Clustering Implementation


Bunch

Bunch implementation and extension for the consensus-based decomposition approach: zip.
Alternatively, the Bunch clustering approach can be executed using a jar file: jar.

To run the jar file:
java -cp Bunch.jar bunch.RunBunch <relationship graph: file in .csv format> <consensus groups: file in .txt format> <population size: integer> <output dir: directory path>

Inputs:

  • The relationship graph must be a CSV file. Specifically, each line represents a relationship and must be formatted as follows: [caller class],[callee class],[relationship weight].
  • The consensus groups in TXT format contains all the elements in the relationship graph that you wish to lock together during the clustering process. Each line represents a consensus group and must be formatted as follows: SS('GROUP_NAME'.ss) = entity0, entity1, entity2....
    • Note: if you wish to define NO consensus groups, then input an empty txt file.
  • The population size is parameter used to optimize the clustering. The higher the population size, the better the clustering result.
  • The output dir is the directory path where the results will be saved.


Examples:

  • To produce the by-static decomposition, execute with the static relationships graph and no consensus groups.
  • To produce the consensus-based decomposition, execute with the combined weighted relationship graph with consensus groups.

Spectral Clustering

Spectral clustering implementation: zip.

Execute the run_consensus_spectral_clustering.py script with the following arguments:

  • --relationship-graph*: relationship graph in CSV format
  • --output*: output destination
  • --num-of-cluster*: number of clusters k
  • --consensus-groups: file containing the consensus groups (i.e. groups of entities that should be locked together during clustering) in TXT format.

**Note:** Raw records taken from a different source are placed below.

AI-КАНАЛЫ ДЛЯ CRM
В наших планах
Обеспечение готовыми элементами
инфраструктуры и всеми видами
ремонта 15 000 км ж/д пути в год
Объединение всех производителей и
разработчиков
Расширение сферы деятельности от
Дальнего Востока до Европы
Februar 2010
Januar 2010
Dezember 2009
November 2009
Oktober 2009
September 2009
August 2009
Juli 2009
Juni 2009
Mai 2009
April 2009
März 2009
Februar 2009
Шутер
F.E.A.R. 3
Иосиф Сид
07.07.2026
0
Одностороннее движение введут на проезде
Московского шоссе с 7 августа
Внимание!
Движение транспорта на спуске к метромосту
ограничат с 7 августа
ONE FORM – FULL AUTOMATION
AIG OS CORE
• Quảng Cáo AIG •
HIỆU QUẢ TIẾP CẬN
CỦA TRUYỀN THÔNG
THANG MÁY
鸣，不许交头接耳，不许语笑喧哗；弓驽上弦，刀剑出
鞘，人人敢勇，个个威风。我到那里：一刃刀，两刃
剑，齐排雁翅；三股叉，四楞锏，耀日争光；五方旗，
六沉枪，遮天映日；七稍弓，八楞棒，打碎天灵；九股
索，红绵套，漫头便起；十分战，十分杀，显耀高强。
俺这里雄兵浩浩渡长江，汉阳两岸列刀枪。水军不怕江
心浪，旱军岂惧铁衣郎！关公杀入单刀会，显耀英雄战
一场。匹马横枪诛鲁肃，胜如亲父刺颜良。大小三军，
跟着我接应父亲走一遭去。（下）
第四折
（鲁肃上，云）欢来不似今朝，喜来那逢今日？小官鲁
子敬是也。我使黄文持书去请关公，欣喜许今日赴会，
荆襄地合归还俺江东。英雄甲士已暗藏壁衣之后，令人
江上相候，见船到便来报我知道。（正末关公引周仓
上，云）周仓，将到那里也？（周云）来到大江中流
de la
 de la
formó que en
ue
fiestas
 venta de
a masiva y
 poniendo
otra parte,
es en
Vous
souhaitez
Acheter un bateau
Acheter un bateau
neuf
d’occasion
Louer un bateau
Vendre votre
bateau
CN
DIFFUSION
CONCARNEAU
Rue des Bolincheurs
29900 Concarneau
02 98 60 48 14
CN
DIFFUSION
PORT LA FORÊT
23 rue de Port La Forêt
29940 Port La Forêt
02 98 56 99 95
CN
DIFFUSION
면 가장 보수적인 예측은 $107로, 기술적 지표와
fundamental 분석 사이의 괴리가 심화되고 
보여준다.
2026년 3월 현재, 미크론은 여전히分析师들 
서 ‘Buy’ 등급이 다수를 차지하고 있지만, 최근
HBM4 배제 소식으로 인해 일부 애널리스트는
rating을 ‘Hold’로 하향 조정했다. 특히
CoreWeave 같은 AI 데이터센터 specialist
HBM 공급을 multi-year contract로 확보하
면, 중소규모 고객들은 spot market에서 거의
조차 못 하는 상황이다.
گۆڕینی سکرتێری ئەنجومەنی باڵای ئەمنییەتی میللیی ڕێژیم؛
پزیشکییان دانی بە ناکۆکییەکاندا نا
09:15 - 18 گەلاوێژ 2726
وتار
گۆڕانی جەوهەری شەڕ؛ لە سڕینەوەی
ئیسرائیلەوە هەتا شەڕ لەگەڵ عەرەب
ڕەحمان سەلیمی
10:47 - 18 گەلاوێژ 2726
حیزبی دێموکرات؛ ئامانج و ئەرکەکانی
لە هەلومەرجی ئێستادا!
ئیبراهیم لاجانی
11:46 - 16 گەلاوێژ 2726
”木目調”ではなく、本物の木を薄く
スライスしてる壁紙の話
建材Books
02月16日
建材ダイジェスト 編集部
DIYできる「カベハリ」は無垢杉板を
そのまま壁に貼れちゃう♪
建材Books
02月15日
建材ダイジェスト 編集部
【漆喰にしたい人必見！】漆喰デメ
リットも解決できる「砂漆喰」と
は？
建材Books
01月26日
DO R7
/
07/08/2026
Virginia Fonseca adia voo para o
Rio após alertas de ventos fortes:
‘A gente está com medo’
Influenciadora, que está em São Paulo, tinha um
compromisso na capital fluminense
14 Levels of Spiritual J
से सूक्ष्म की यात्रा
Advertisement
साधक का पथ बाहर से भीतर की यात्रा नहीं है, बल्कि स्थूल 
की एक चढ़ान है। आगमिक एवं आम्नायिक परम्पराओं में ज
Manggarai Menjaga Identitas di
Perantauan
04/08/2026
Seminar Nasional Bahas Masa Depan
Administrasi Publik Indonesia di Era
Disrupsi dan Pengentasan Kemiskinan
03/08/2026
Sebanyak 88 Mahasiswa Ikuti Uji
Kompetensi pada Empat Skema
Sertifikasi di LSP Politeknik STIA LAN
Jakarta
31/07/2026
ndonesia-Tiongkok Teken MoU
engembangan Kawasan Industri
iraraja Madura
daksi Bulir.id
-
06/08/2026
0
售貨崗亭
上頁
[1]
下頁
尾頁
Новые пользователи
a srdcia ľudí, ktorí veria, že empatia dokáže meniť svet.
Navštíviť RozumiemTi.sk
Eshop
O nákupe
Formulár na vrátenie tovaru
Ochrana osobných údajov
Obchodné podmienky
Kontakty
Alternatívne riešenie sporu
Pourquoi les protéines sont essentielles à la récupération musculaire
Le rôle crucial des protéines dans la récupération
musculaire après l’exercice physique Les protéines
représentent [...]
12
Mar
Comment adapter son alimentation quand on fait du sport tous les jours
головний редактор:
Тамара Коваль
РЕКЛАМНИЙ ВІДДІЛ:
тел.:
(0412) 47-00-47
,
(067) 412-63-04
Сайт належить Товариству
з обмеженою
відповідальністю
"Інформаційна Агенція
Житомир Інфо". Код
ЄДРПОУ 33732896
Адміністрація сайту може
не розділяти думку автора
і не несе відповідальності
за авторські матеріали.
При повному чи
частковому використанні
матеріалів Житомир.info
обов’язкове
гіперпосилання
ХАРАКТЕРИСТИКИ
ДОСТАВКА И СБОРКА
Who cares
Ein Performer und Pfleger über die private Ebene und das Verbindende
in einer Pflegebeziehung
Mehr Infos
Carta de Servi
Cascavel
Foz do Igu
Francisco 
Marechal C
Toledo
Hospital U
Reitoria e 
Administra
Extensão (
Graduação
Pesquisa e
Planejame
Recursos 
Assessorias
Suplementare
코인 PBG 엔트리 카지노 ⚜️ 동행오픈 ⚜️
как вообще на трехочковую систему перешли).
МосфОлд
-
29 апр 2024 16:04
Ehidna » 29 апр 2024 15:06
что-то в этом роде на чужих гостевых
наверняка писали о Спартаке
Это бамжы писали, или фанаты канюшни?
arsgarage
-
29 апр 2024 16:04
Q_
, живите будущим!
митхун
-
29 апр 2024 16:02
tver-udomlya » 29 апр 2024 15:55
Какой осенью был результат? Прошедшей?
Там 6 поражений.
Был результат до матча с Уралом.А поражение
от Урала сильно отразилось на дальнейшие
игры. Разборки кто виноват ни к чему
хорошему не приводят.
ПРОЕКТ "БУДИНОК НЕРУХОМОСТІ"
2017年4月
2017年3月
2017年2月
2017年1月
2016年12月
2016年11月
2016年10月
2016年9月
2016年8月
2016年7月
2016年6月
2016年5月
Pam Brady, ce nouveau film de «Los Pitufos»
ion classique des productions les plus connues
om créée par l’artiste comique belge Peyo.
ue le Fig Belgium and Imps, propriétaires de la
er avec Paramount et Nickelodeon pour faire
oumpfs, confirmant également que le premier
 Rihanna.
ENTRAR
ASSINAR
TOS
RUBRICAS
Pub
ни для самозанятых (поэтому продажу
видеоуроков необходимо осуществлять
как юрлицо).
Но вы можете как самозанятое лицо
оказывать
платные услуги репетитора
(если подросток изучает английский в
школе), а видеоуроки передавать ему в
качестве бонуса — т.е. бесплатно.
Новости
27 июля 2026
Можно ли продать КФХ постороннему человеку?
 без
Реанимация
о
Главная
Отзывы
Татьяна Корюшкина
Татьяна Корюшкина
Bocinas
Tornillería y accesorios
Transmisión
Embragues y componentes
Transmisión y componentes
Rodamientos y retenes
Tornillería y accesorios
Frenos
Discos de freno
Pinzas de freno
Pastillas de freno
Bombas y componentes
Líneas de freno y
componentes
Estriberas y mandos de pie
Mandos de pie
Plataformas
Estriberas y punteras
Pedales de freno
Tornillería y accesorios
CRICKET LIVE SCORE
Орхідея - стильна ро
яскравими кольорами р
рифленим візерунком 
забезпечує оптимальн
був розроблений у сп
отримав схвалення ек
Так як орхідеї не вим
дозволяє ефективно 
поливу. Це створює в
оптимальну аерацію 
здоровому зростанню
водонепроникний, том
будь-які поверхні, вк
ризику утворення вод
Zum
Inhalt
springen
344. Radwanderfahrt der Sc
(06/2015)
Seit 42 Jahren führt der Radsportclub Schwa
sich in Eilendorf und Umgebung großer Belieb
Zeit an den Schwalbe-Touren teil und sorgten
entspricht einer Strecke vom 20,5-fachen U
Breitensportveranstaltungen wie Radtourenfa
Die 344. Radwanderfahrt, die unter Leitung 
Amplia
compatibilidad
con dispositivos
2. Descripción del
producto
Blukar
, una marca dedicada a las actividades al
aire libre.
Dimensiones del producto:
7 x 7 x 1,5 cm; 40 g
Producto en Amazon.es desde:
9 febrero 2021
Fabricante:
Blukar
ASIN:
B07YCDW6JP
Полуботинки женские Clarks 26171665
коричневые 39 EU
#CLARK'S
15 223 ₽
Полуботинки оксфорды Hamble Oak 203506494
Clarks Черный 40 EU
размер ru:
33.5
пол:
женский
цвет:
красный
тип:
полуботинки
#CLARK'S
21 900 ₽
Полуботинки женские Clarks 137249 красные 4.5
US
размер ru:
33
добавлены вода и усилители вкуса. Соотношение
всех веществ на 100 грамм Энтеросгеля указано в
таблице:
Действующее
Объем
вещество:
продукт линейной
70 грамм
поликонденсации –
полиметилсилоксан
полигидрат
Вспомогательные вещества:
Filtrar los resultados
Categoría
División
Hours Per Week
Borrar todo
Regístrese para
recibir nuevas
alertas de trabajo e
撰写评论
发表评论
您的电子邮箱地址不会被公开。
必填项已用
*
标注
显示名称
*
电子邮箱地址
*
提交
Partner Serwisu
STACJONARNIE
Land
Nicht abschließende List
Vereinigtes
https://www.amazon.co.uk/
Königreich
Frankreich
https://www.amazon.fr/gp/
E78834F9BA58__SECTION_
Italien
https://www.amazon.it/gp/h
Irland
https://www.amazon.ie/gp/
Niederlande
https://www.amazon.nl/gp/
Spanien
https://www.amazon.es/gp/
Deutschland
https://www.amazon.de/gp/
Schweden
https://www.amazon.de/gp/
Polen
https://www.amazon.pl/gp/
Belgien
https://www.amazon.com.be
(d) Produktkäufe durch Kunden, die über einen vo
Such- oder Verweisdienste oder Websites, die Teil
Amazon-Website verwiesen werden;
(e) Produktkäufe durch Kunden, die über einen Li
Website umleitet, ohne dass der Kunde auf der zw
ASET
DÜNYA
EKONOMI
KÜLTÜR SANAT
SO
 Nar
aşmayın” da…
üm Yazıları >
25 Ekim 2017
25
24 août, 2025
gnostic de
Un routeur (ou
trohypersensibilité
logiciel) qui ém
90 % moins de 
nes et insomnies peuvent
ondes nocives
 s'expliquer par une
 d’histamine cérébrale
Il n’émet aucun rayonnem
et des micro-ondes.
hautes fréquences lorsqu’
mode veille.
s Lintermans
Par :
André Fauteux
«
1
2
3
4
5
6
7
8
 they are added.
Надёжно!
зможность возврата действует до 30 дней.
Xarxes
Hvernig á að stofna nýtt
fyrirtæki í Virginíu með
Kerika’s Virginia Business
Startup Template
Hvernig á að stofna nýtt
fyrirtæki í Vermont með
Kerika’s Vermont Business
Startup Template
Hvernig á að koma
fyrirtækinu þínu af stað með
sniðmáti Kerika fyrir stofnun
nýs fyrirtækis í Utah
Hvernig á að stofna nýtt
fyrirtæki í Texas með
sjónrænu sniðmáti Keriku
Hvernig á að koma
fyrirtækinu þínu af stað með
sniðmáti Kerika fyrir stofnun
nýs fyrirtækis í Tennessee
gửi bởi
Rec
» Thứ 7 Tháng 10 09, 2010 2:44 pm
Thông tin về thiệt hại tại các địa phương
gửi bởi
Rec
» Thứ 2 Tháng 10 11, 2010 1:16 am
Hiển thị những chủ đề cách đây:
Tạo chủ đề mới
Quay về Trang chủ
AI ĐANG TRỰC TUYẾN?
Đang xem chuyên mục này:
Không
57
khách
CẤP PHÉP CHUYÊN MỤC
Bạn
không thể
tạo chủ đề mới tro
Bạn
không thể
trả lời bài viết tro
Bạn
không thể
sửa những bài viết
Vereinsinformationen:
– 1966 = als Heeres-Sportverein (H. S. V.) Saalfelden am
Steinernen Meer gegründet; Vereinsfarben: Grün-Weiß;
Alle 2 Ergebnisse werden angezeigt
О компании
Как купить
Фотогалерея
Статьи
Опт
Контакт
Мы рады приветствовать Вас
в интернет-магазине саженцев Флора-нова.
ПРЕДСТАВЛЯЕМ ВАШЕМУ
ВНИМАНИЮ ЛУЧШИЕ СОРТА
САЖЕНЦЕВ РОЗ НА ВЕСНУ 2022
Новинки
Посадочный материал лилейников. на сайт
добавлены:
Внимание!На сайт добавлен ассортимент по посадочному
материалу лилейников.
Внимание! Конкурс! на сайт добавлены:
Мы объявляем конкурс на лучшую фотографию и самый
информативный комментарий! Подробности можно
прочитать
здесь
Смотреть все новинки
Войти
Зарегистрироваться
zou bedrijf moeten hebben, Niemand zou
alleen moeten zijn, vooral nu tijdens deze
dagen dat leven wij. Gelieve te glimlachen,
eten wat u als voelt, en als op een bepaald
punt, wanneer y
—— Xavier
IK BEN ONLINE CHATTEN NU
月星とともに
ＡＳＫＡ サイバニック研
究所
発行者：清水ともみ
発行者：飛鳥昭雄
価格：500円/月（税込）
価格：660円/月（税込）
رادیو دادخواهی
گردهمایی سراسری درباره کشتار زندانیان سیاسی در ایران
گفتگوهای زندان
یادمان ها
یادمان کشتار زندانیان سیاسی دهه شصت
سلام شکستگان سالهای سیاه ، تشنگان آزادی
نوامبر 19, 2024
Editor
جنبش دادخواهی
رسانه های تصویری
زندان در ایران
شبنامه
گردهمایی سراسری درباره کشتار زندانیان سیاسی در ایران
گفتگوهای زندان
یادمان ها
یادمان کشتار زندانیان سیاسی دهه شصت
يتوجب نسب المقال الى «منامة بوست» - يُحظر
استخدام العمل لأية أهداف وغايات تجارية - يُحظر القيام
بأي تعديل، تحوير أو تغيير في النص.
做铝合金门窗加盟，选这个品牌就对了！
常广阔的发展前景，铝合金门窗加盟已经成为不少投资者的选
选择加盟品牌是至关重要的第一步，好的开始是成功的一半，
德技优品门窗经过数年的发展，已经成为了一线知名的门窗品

If this is not provided, then no entities are locked together.
    • Note: this argument is required to produce the consensus-based decomposition
  • --normalize: boolean to indicate whether the graph should be normalized before clustering. If the graph is already normalized, set to false.
  • --directed: boolean to indicate whether the graph is directed. This should be set to true for static and combined weighted relationship graphs, and false for name relationship graphs.